_Your task_. Each line of the listing should be reproduced exactly.

_Extracted records_.
▼

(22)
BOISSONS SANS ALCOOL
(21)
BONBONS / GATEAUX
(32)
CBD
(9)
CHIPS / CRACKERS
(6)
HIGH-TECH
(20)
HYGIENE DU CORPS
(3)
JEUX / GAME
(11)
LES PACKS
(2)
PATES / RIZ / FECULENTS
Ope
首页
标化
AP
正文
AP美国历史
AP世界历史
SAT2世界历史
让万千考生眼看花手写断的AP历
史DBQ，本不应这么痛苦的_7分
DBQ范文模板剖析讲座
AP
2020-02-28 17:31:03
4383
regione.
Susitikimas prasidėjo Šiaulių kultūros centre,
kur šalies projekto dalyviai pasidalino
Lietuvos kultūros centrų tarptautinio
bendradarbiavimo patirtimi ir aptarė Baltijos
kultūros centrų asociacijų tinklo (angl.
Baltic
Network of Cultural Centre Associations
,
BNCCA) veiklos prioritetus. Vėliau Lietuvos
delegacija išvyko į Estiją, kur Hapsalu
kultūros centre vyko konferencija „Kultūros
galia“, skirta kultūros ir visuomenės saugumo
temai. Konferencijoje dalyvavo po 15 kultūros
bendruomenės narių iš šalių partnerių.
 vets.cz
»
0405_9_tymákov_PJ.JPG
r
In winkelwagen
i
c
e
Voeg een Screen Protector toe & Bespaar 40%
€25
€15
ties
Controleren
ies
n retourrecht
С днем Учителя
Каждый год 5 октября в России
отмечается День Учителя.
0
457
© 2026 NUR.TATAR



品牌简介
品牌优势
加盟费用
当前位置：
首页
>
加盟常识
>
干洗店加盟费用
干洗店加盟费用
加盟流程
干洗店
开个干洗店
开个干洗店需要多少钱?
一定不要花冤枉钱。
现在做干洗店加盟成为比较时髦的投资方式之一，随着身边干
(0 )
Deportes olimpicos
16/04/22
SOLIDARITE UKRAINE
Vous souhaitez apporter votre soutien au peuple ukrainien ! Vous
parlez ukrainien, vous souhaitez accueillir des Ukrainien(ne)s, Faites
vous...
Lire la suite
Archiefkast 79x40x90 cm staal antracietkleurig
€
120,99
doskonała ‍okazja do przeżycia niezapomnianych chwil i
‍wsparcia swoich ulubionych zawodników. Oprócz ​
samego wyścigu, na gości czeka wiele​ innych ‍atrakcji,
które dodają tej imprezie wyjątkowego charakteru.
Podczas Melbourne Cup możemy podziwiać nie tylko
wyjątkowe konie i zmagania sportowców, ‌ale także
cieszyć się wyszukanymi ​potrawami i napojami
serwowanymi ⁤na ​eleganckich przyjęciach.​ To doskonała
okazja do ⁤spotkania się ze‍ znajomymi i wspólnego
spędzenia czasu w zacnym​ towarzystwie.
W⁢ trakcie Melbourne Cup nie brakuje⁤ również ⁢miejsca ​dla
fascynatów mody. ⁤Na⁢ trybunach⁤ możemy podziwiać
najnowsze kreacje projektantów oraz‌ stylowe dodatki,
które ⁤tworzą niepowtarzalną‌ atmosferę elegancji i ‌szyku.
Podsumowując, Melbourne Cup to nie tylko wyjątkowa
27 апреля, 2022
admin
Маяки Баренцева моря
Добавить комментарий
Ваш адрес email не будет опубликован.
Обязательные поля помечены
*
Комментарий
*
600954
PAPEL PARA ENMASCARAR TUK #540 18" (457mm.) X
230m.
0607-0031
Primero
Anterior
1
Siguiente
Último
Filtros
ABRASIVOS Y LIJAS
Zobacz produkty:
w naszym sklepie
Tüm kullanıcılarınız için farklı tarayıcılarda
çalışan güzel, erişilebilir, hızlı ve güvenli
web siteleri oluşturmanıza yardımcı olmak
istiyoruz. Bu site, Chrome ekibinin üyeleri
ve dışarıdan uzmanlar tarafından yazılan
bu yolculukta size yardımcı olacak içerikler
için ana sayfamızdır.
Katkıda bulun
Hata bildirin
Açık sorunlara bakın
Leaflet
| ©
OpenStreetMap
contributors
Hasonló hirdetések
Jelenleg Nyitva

▲

_Task solution_.
(22)
BOISSONS SANS ALCOOL
(21)
BONBONS / GATEAUX
(32)
CBD
(9)
CHIPS / CRACKERS
(6)
HIGH-TECH
(20)
HYGIENE DU CORPS
(3)
JEUX / GAME
(11)
LES PACKS
(2)
PATES / RIZ / FECULENTS
Ope
首页
标化
AP
正文
AP美国历史
AP世界历史
SAT2世界历史
让万千考生眼看花手写断的AP历
史DBQ，本不应这么痛苦的_7分
DBQ范文模板剖析讲座
AP
2020-02-28 17:31:03
4383
regione.
Susitikimas prasidėjo Šiaulių kultūros centre,
kur šalies projekto dalyviai pasidalino
Lietuvos kultūros centrų tarptautinio
bendradarbiavimo patirtimi ir aptarė Baltijos
kultūros centrų asociacijų tinklo (angl.
Baltic
Network of Cultural Centre Associations
,
BNCCA) veiklos prioritetus. Vėliau Lietuvos
delegacija išvyko į Estiją, kur Hapsalu
kultūros centre vyko konferencija „Kultūros
galia“, skirta kultūros ir visuomenės saugumo
temai. Konferencijoje dalyvavo po 15 kultūros
bendruomenės narių iš šalių partnerių.
 vets.cz
»
0405_9_tymákov_PJ.JPG
r
In winkelwagen
i
c
e
Voeg een Screen Protector toe & Bespaar 40%
€25
€15
ties
Controleren
ies
n retourrecht
С днем Учителя
Каждый год 5 октября в России
отмечается День Учителя.
0
457
© 2026 NUR.TATAR



品牌简介
品牌优势
加盟费用
当前位置：
首页
>
加盟常识
>
干洗店加盟费用
干洗店加盟费用
加盟流程
干洗店
开个干洗店
开个干洗店需要多少钱?
一定不要花冤枉钱。
现在做干洗店加盟成为比较时髦的投资方式之一，随着身边干
(0 )
Deportes olimpicos
16/04/22
SOLIDARITE UKRAINE
Vous souhaitez apporter votre soutien au peuple ukrainien ! Vous
parlez ukrainien, vous souhaitez accueillir des Ukrainien(ne)s, Faites
vous...
Lire la suite
Archiefkast 79x40x90 cm staal antracietkleurig
€
120,99
doskonała ‍okazja do przeżycia niezapomnianych chwil i
‍wsparcia swoich ulubionych zawodników. Oprócz ​
samego wyścigu, na gości czeka wiele​ innych ‍atrakcji,
które dodają tej imprezie wyjątkowego charakteru.
Podczas Melbourne Cup możemy podziwiać nie tylko
wyjątkowe konie i zmagania sportowców, ‌ale także
cieszyć się wyszukanymi ​potrawami i napojami
serwowanymi ⁤na ​eleganckich przyjęciach.​ To doskonała
okazja do ⁤spotkania się ze‍ znajomymi i wspólnego
spędzenia czasu w zacnym​ towarzystwie.
W⁢ trakcie Melbourne Cup nie brakuje⁤ również ⁢miejsca ​dla
fascynatów mody. ⁤Na⁢ trybunach⁤ możemy podziwiać
najnowsze kreacje projektantów oraz‌ stylowe dodatki,
które ⁤tworzą niepowtarzalną‌ atmosferę elegancji i ‌szyku.
Podsumowując, Melbourne Cup to nie tylko wyjątkowa
27 апреля, 2022
admin
Маяки Баренцева моря
Добавить комментарий
Ваш адрес email не будет опубликован.
Обязательные поля помечены
*
Комментарий
*
600954
PAPEL PARA ENMASCARAR TUK #540 18" (457mm.) X
230m.
0607-0031
Primero
Anterior
1
Siguiente
Último
Filtros
ABRASIVOS Y LIJAS
Zobacz produkty:
w naszym sklepie
Tüm kullanıcılarınız için farklı tarayıcılarda
çalışan güzel, erişilebilir, hızlı ve güvenli
web siteleri oluşturmanıza yardımcı olmak
istiyoruz. Bu site, Chrome ekibinin üyeleri
ve dışarıdan uzmanlar tarafından yazılan
bu yolculukta size yardımcı olacak içerikler
için ana sayfamızdır.
Katkıda bulun
Hata bildirin
Açık sorunlara bakın
Leaflet
| ©
OpenStreetMap
contributors
Hasonló hirdetések
Jelenleg Nyitva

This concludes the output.